Pipetting liquid with purple gloved hand in the Brand lab

Cph regulates neural stem cell temporal patterning

07.09.22  The Brand lab and colleagues have identified a new temporal transcription factor that regulates the transition between two sequential stem cell states, Pdm to Castor, in the developing Drosophila brain.

They call the factor Chronophage (Cph) and demonstrate that it has homologues CTIP1 and CTIP2 in the mammalian cerebral cortex.

Fox PM et al. (2022) The Drosophila homologue of CTIP1 (Bcl11a) and CTIP2 (Bcl11b) regulates neural stem cell temporal patterning. Development 149(17): dev200677. DOI: 10.1242/dev.200677.
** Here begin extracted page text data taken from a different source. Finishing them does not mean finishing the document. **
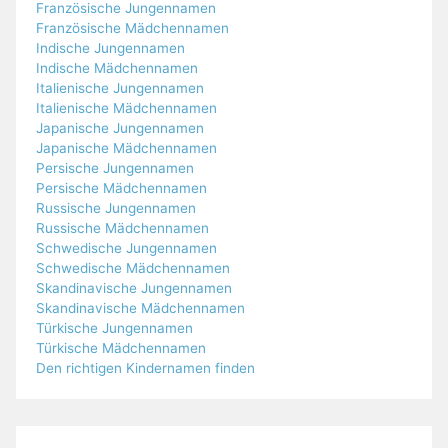
Französische Jungennamen
Französische Mädchennamen
Indische Jungennamen
Indische Mädchennamen
Italienische Jungennamen
Italienische Mädchennamen
Japanische Jungennamen
Japanische Mädchennamen
Persische Jungennamen
Persische Mädchennamen
Russische Jungennamen
Russische Mädchennamen
Schwedische Jungennamen
Schwedische Mädchennamen
Skandinavische Jungennamen
Skandinavische Mädchennamen
Türkische Jungennamen
Türkische Mädchennamen
Den richtigen Kindernamen finden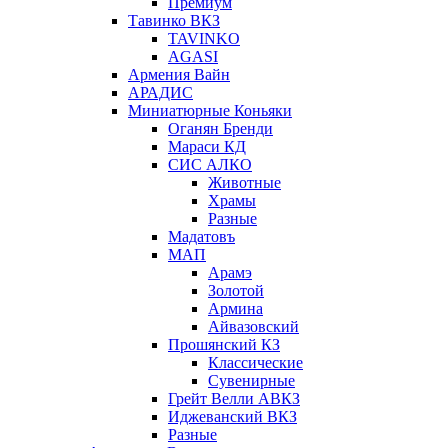
Премиум
Тавинко ВКЗ
TAVINKO
AGASI
Армения Вайн
АРАДИС
Миниатюрные Коньяки
Оганян Бренди
Мараси КД
СИС АЛКО
Животные
Храмы
Разные
Мадатовъ
МАП
Арамэ
Золотой
Армина
Айвазовский
Прошянский КЗ
Классические
Сувенирные
Грейт Велли АВКЗ
Иджеванский ВКЗ
Разные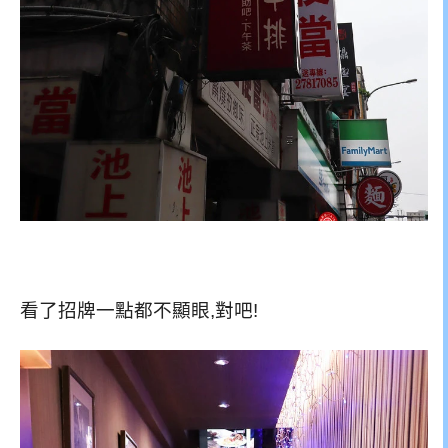
看了招牌一點都不顯眼,對吧!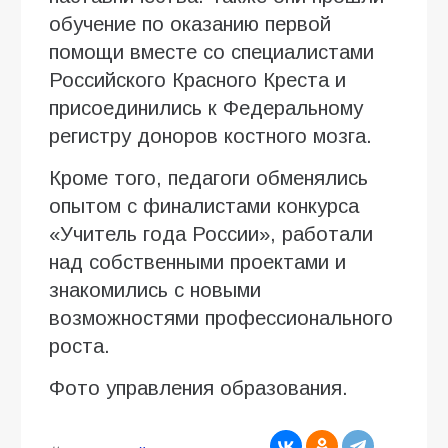
обучение по оказанию первой
помощи вместе со специалистами
Российского Красного Креста и
присоединились к Федеральному
регистру доноров костного мозга.
Кроме того, педагоги обменялись
опытом с финалистами конкурса
«Учитель года России», работали
над собственными проектами и
знакомились с новыми
возможностями профессионального
роста.
Фото управления образования.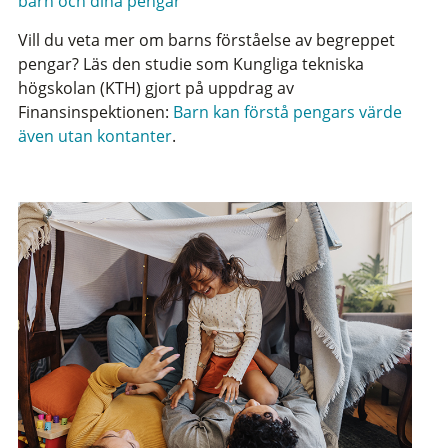
barn och dina pengar
Vill du veta mer om barns förståelse av begreppet
pengar? Läs den studie som Kungliga tekniska
högskolan (KTH) gjort på uppdrag av
Finansinspektionen:
Barn kan förstå pengars värde
även utan kontanter
.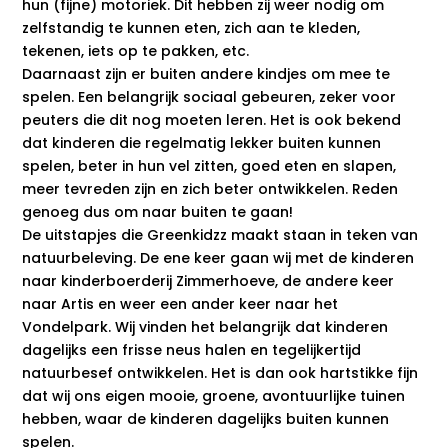
physiologischen
hun (fijne) motoriek. Dit hebben zij weer nodig om
Prozessen im Körper
zelfstandig te kunnen eten, zich aan te kleden,
tekenen, iets op te pakken, etc.
einzugehen. Aber nein,
Daarnaast zijn er buiten andere kindjes om mee te
sie sind der Fall, um die
spelen. Een belangrijk sociaal gebeuren, zeker voor
Handlungen und
peuters die dit nog moeten leren. Het is ook bekend
dat kinderen die regelmatig lekker buiten kunnen
Wünsche einer Person
spelen, beter in hun vel zitten, goed eten en slapen,
zu führen, als hätte er
meer tevreden zijn en zich beter ontwikkelen. Reden
in der Verfassung kein
genoeg dus om naar buiten te gaan!
heiliges Recht auf
De uitstapjes die Greenkidzz maakt staan in teken van
natuurbeleving. De ene keer gaan wij met de kinderen
Freiheit in der
naar kinderboerderij Zimmerhoeve, de andere keer
Verfassung.
naar Artis en weer een ander keer naar het
Lesehormone wissen
Vondelpark. Wij vinden het belangrijk dat kinderen
dagelijks een frisse neus halen en tegelijkertijd
jedoch nicht, wie.
natuurbesef ontwikkelen. Het is dan ook hartstikke fijn
dat wij ons eigen mooie, groene, avontuurlijke tuinen
hebben, waar de kinderen dagelijks buiten kunnen
spelen.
Fig 7C from Fox et al Development Sept 2022

Fig 7C: Model of Cph function in the NB7-1 lineage.

Abstract from the paper

In the developing nervous system, neural stem cells (NSCs) use temporal patterning to generate a wide variety of different neuronal subtypes. In Drosophila, the temporal transcription factors, Hunchback, Kruppel, Pdm and Castor, are sequentially expressed by NSCs to regulate temporal identity during neurogenesis.

Here, we identify a new temporal transcription factor that regulates the transition from the Pdm to Castor temporal windows. This factor, which we call Chronophage (or ‘time-eater’), is homologous to mammalian CTIP1 (Bcl11a) and CTIP2 (Bcl11b). We show that Chronophage binds upstream of the castor gene and regulates its expression. Consistent with Chronophage promoting a temporal switch, chronophage mutants generate an excess of Pdm-specified neurons and are delayed in generating neurons associated with the Castor temporal window. In addition to promoting the Pdm to Castor transition, Chronophage also represses the production of neurons generated during the earlier Hunchback and Kruppel temporal windows. Genetic interactions with Hunchback and Kruppel indicate that Chronophage regulates NSC competence to generate Hunchback- and Kruppel-specified neurons.

Taken together, our results suggest that Chronophage has a conserved role in temporal patterning and neuronal subtype specification.